Raikia (AsiaNews) – Yesterday, Catholics celebrate Christ the King of Kings in Raikia, Archdiocese of Cuttack-Bhubaneswar (Odisha). Fr Pradosh Chandra Nayak, pastor at Our Lady of Charity parish, led the service with four other priests, 14 Daughters of Charity Sisters from the St Catherine convent and about 300 worshippers.
“Christ is the king of peace, truth and justice,” said Fr Nayak. “God has a special place for Kandhamal survivors. Neither the coronavirus nor human threats can become an obstacle to staying steadfast in faith with Christ the King of Kings.”
"Despite unemployment and the financial crisis related to COVID-19, Our Lady of Charity parishioners, the Catholic parish most affected by the anti-Christian violence of 2008 in Kandhamal, have contributed some 403,000 rupees (about US$ 5,500) for World Mission Sunday,” said the pastor.
Owing to COVID-19 restriction, only 300 worshippers were able to celebrate the feast day of Christ the King. Last year, thousands of Hindus and Christians took part in the evening procession into the city with lit candles chanting "Christ is the King of peace, justice and truth".

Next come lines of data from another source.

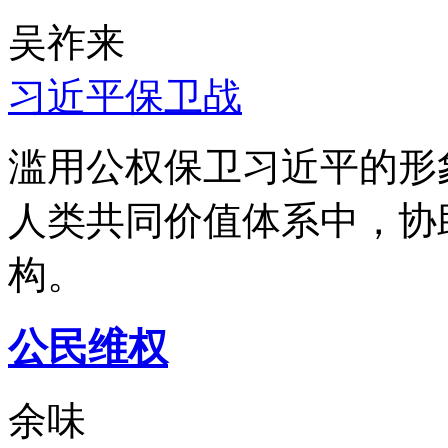
吴祚来
习近平保卫战
滥用公权保卫习近平的形
人类共同价值体系中，协
构。
公民维权
余味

Our Lady of Charity parish was vandalised in 2004 and 2008. World Mission Day fell on 18 October, but the parish council decided to hold the fundraiser on the solemnity of Christ the King, the parish’s main feast day.
“God accompanied us in the time of violence,” said Ranjit Nayak, a catechist and a survivor of the 2008 Kandhamal massacre. And “He is doing the same in the time of the new pandemic. We learnt to make sacrifices from his death on a cross, which became his throne.”
“Despite the hardships the pandemic has brought us, we will use this opportunity with generosity and charity,” said Fr Bhanjakishre Nayak, another local priest who survived the massacre. “We extend our solidarity to the universal Church through the contribution of this fundraiser for World Mission Day,” he explained.
“We missed the peaceful and prayerful procession of candles during the feast of Christ the King,” said Raghunath Panda, 45, a local Hindu shopkeeper who attends the festival every year. "Christians are a peace-loving people," he added.